__BRIEF__
Your task is to copy every entry exactly.

Saved data entries
-=-=-
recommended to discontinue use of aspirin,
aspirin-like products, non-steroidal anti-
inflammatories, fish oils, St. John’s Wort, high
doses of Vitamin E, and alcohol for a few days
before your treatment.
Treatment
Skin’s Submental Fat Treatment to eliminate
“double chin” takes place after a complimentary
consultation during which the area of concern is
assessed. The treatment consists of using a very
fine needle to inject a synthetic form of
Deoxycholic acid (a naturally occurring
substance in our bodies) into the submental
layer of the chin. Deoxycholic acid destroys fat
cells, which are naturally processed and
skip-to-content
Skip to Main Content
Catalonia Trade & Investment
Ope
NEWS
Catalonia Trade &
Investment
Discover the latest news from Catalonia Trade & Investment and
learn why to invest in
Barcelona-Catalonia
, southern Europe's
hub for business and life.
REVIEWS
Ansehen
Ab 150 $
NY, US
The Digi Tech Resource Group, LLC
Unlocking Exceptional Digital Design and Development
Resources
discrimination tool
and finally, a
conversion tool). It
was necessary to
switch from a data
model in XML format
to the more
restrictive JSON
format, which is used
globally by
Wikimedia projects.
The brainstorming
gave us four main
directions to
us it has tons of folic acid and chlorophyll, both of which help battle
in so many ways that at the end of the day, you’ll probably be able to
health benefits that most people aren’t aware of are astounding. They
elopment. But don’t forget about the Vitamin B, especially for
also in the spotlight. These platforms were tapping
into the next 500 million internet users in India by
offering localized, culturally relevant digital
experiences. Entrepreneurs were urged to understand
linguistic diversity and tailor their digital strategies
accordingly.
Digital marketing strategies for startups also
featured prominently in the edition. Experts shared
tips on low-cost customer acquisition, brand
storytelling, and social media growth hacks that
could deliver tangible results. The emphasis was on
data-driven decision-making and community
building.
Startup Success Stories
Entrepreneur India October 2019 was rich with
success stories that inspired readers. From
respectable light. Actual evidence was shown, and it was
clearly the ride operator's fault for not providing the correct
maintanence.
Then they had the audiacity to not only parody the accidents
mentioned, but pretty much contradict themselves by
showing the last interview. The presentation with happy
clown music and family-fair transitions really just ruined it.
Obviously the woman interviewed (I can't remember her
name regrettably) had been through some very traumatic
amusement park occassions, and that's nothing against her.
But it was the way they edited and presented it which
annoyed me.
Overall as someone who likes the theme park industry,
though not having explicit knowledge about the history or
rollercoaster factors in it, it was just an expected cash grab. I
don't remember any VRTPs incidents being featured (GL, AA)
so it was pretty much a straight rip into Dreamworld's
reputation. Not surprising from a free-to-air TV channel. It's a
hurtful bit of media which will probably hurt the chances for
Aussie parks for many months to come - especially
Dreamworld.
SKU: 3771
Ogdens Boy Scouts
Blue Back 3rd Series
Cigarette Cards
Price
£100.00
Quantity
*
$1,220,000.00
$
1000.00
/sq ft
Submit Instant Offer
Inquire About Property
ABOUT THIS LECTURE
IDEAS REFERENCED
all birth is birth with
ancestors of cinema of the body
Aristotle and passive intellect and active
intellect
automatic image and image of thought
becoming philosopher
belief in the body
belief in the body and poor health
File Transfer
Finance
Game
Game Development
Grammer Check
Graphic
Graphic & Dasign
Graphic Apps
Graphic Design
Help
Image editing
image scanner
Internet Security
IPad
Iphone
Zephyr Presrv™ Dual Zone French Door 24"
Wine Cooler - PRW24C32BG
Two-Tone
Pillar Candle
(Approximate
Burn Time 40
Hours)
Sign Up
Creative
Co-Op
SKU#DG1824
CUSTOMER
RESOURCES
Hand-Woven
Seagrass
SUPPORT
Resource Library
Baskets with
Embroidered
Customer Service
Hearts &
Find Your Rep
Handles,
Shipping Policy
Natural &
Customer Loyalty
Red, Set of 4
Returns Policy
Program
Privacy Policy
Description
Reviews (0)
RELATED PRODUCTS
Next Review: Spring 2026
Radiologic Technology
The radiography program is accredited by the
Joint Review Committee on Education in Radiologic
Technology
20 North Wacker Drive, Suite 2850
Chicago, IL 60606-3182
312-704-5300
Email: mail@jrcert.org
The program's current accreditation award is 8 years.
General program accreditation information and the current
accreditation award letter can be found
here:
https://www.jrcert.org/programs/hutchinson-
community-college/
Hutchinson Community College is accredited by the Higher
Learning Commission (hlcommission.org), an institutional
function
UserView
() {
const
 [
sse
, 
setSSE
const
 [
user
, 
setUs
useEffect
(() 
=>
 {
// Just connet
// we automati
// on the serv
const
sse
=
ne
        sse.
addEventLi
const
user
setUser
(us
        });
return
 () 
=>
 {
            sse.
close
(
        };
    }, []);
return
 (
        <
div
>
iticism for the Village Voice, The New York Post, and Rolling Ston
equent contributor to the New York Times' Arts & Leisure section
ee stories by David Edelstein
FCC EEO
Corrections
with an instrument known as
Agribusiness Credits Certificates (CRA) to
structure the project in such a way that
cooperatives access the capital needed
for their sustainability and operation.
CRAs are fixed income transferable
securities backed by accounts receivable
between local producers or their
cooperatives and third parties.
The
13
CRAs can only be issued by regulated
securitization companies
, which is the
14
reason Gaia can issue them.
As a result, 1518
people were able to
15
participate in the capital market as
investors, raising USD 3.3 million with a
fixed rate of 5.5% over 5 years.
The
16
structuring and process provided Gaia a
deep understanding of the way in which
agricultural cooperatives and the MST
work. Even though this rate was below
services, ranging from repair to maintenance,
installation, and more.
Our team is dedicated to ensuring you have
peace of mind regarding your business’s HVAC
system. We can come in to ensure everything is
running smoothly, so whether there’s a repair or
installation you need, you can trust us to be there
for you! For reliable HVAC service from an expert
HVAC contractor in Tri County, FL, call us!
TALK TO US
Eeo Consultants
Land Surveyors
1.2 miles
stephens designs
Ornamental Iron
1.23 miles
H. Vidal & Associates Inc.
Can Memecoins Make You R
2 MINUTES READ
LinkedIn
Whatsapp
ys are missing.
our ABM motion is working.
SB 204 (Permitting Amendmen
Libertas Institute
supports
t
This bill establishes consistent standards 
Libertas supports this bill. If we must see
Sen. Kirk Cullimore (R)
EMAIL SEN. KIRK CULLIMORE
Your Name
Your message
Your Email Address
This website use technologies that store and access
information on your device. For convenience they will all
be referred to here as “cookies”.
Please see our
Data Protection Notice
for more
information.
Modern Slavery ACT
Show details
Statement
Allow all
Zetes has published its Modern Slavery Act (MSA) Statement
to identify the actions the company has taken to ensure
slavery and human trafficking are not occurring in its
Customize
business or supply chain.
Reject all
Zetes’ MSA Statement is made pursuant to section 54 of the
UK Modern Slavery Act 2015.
-=-=-
__EXPECTED ANSWER__
recommended to discontinue use of aspirin,
aspirin-like products, non-steroidal anti-
inflammatories, fish oils, St. John’s Wort, high
doses of Vitamin E, and alcohol for a few days
before your treatment.
Treatment
Skin’s Submental Fat Treatment to eliminate
“double chin” takes place after a complimentary
consultation during which the area of concern is
assessed. The treatment consists of using a very
fine needle to inject a synthetic form of
Deoxycholic acid (a naturally occurring
substance in our bodies) into the submental
layer of the chin. Deoxycholic acid destroys fat
cells, which are naturally processed and
skip-to-content
Skip to Main Content
Catalonia Trade & Investment
Ope
NEWS
Catalonia Trade &
Investment
Discover the latest news from Catalonia Trade & Investment and
learn why to invest in
Barcelona-Catalonia
, southern Europe's
hub for business and life.
REVIEWS
Ansehen
Ab 150 $
NY, US
The Digi Tech Resource Group, LLC
Unlocking Exceptional Digital Design and Development
Resources
discrimination tool
and finally, a
conversion tool). It
was necessary to
switch from a data
model in XML format
to the more
restrictive JSON
format, which is used
globally by
Wikimedia projects.
The brainstorming
gave us four main
directions to
us it has tons of folic acid and chlorophyll, both of which help battle
in so many ways that at the end of the day, you’ll probably be able to
health benefits that most people aren’t aware of are astounding. They
elopment. But don’t forget about the Vitamin B, especially for
also in the spotlight. These platforms were tapping
into the next 500 million internet users in India by
offering localized, culturally relevant digital
experiences. Entrepreneurs were urged to understand
linguistic diversity and tailor their digital strategies
accordingly.
Digital marketing strategies for startups also
featured prominently in the edition. Experts shared
tips on low-cost customer acquisition, brand
storytelling, and social media growth hacks that
could deliver tangible results. The emphasis was on
data-driven decision-making and community
building.
Startup Success Stories
Entrepreneur India October 2019 was rich with
success stories that inspired readers. From
respectable light. Actual evidence was shown, and it was
clearly the ride operator's fault for not providing the correct
maintanence.
Then they had the audiacity to not only parody the accidents
mentioned, but pretty much contradict themselves by
showing the last interview. The presentation with happy
clown music and family-fair transitions really just ruined it.
Obviously the woman interviewed (I can't remember her
name regrettably) had been through some very traumatic
amusement park occassions, and that's nothing against her.
But it was the way they edited and presented it which
annoyed me.
Overall as someone who likes the theme park industry,
though not having explicit knowledge about the history or
rollercoaster factors in it, it was just an expected cash grab. I
don't remember any VRTPs incidents being featured (GL, AA)
so it was pretty much a straight rip into Dreamworld's
reputation. Not surprising from a free-to-air TV channel. It's a
hurtful bit of media which will probably hurt the chances for
Aussie parks for many months to come - especially
Dreamworld.
SKU: 3771
Ogdens Boy Scouts
Blue Back 3rd Series
Cigarette Cards
Price
£100.00
Quantity
*
$1,220,000.00
$
1000.00
/sq ft
Submit Instant Offer
Inquire About Property
ABOUT THIS LECTURE
IDEAS REFERENCED
all birth is birth with
ancestors of cinema of the body
Aristotle and passive intellect and active
intellect
automatic image and image of thought
becoming philosopher
belief in the body
belief in the body and poor health
File Transfer
Finance
Game
Game Development
Grammer Check
Graphic
Graphic & Dasign
Graphic Apps
Graphic Design
Help
Image editing
image scanner
Internet Security
IPad
Iphone
Zephyr Presrv™ Dual Zone French Door 24"
Wine Cooler - PRW24C32BG
Two-Tone
Pillar Candle
(Approximate
Burn Time 40
Hours)
Sign Up
Creative
Co-Op
SKU#DG1824
CUSTOMER
RESOURCES
Hand-Woven
Seagrass
SUPPORT
Resource Library
Baskets with
Embroidered
Customer Service
Hearts &
Find Your Rep
Handles,
Shipping Policy
Natural &
Customer Loyalty
Red, Set of 4
Returns Policy
Program
Privacy Policy
Description
Reviews (0)
RELATED PRODUCTS
Next Review: Spring 2026
Radiologic Technology
The radiography program is accredited by the
Joint Review Committee on Education in Radiologic
Technology
20 North Wacker Drive, Suite 2850
Chicago, IL 60606-3182
312-704-5300
Email: mail@jrcert.org
The program's current accreditation award is 8 years.
General program accreditation information and the current
accreditation award letter can be found
here:
https://www.jrcert.org/programs/hutchinson-
community-college/
Hutchinson Community College is accredited by the Higher
Learning Commission (hlcommission.org), an institutional
function
UserView
() {
const
 [
sse
, 
setSSE
const
 [
user
, 
setUs
useEffect
(() 
=>
 {
// Just connet
// we automati
// on the serv
const
sse
=
ne
        sse.
addEventLi
const
user
setUser
(us
        });
return
 () 
=>
 {
            sse.
close
(
        };
    }, []);
return
 (
        <
div
>
iticism for the Village Voice, The New York Post, and Rolling Ston
equent contributor to the New York Times' Arts & Leisure section
ee stories by David Edelstein
FCC EEO
Corrections
with an instrument known as
Agribusiness Credits Certificates (CRA) to
structure the project in such a way that
cooperatives access the capital needed
for their sustainability and operation.
CRAs are fixed income transferable
securities backed by accounts receivable
between local producers or their
cooperatives and third parties.
The
13
CRAs can only be issued by regulated
securitization companies
, which is the
14
reason Gaia can issue them.
As a result, 1518
people were able to
15
participate in the capital market as
investors, raising USD 3.3 million with a
fixed rate of 5.5% over 5 years.
The
16
structuring and process provided Gaia a
deep understanding of the way in which
agricultural cooperatives and the MST
work. Even though this rate was below
services, ranging from repair to maintenance,
installation, and more.
Our team is dedicated to ensuring you have
peace of mind regarding your business’s HVAC
system. We can come in to ensure everything is
running smoothly, so whether there’s a repair or
installation you need, you can trust us to be there
for you! For reliable HVAC service from an expert
HVAC contractor in Tri County, FL, call us!
TALK TO US
Eeo Consultants
Land Surveyors
1.2 miles
stephens designs
Ornamental Iron
1.23 miles
H. Vidal & Associates Inc.
Can Memecoins Make You R
2 MINUTES READ
LinkedIn
Whatsapp
ys are missing.
our ABM motion is working.
SB 204 (Permitting Amendmen
Libertas Institute
supports
t
This bill establishes consistent standards 
Libertas supports this bill. If we must see
Sen. Kirk Cullimore (R)
EMAIL SEN. KIRK CULLIMORE
Your Name
Your message
Your Email Address
This website use technologies that store and access
information on your device. For convenience they will all
be referred to here as “cookies”.
Please see our
Data Protection Notice
for more
information.
Modern Slavery ACT
Show details
Statement
Allow all
Zetes has published its Modern Slavery Act (MSA) Statement
to identify the actions the company has taken to ensure
slavery and human trafficking are not occurring in its
Customize
business or supply chain.
Reject all
Zetes’ MSA Statement is made pursuant to section 54 of the
UK Modern Slavery Act 2015.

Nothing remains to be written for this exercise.